With the soup, there’s a pretty plate stacked with a single butter-grilled poblano, which is nicely hot, but I am more attracted towards the Chompa – a mix of cheese, fresh cucumber and Sichuan pepper, which releases a latent heat which leaves PC in tears.
I am more attracted towards the Juma, made with sausages flown down from Bhutan, cooked in a spicy dry red chilli sauce. This is considerably hotter, the sausages rustic, and the sauce a symphony in heat and spice.
Before the main course comes in, our Chef of the evening, Chef Dorjee, explains to us the way he has brought in the mushrooms, the cheese, the sausages, and the chillies from Bhutan to maintain the authentic flavors. He emphasizes on the use of original ingredients to maintain the flavor, and tells us that he has prepared different versions of the same dish to make sure everyone can consume it.
A bowl of the house’s special Thukpa is placed before me. The broth is light and flavorful, the vegetables crunchy, but not raw, and pieces of poached chicken nicely cooked, if a little bland for my taste buds. I slurp down copious amounts of the Thukpa after adding some of the chillies soaked in vinegar, and teaspoons of the dry red chilli flakes from Bhutan which is kept on the table.
|Bhutanese Fried Rice|
A plate of Bhutanese Fried Rice is making rounds around the table. The rice is perfectly cooked, with bits of dried chicken tossed with it, and plenty of vegetables. It’s nice, but nothing to write home about, and I refuse a second helping, waiting for the main course to come in.
Jashamaroo is a Tibetan dish of chicken, which is dead simple, but in Chef Dorjee’s hands, the dish takes on a new dimension with the addition of glass noodles which soak up the rich stock of the chicken thoroughly, and creates a clingy layer of sauce which makes me return to this dish over and over again.
|Bhutanese Fried Rice (front) and Jashamaroo (back)|
I finish my portion of rice and noodles, but now I am starting to grow impatient – where is the main thing? I was raised on the belief that Bhutan’s national food is Ema Datshi, or chillies with cheese, and in anticipation of making it someday with only chillies, I have made a few recipes like Kewa Datshi and so on, but I would much rather someone cook for me, especially a dish which makes sure your fingers are not anywhere near your eye for the next 23 hours.
There are two versions of the Ema Datshi, one with the Tibetan chillies, and one with the local chillies. The local chilly version is strictly okay, but then, it completely pales against the real thing.
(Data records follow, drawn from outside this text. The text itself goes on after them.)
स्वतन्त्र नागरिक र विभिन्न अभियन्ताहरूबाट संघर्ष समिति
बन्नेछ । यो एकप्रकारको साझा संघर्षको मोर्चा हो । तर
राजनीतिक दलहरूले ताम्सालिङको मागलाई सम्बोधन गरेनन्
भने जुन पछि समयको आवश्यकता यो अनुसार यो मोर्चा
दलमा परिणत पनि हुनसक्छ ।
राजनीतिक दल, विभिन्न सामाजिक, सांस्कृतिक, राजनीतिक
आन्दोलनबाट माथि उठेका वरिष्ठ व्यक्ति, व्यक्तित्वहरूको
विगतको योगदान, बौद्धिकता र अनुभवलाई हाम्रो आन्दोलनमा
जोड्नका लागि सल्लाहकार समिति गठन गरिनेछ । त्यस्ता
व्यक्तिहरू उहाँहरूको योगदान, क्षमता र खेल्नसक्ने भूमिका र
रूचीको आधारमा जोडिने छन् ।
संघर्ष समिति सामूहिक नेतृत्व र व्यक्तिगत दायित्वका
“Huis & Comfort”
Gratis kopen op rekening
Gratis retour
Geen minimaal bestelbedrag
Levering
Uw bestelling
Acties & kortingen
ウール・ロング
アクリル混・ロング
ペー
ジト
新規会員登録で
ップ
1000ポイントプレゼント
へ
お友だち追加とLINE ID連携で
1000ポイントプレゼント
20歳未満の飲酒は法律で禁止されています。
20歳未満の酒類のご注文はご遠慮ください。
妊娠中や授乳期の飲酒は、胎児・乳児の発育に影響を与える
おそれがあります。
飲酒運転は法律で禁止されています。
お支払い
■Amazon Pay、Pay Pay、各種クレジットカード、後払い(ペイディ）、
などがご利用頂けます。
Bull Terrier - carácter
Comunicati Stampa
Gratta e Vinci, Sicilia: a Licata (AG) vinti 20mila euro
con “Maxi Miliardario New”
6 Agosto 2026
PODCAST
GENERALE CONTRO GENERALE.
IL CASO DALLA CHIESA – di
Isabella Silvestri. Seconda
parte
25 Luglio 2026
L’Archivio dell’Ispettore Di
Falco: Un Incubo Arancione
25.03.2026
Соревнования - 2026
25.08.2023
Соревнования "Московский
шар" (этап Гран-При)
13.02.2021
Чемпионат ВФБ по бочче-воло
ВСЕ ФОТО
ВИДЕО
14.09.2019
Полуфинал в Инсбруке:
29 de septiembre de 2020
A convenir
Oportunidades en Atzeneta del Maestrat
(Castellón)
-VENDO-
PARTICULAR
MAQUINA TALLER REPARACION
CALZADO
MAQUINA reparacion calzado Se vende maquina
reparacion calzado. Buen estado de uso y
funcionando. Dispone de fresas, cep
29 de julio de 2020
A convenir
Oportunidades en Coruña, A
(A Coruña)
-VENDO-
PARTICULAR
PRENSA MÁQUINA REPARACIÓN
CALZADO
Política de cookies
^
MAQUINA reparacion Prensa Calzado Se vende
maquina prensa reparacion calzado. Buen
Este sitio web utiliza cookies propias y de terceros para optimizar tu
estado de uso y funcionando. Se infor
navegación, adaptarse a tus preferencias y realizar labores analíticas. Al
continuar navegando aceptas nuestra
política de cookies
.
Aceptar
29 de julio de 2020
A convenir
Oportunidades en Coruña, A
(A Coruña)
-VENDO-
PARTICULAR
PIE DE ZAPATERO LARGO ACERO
I asked for third helpings for the one made with the spicy Bhutanese chillies, and enjoyed the heat thoroughly.
To cool our palates down, Chef Dorjee Gyeltshen produced a dense, not-too-sweet red rice pudding with a smear of mildly sweet cream on top. It brought down the heat quotient significantly, and provided a light relief.
The Bhutanese Food Festival is currently a dinner-only menu at Zen, The Park Hotel, with the menu we sampled from and more available as a-la-carte items. A meal for two will roughly cost INR 2000/- taxes extra.
Disclaimer: Poorna Banerjee was invited for a special preview of the Bhutanese Festival at Zen, The Park by the management of the Park Hotels.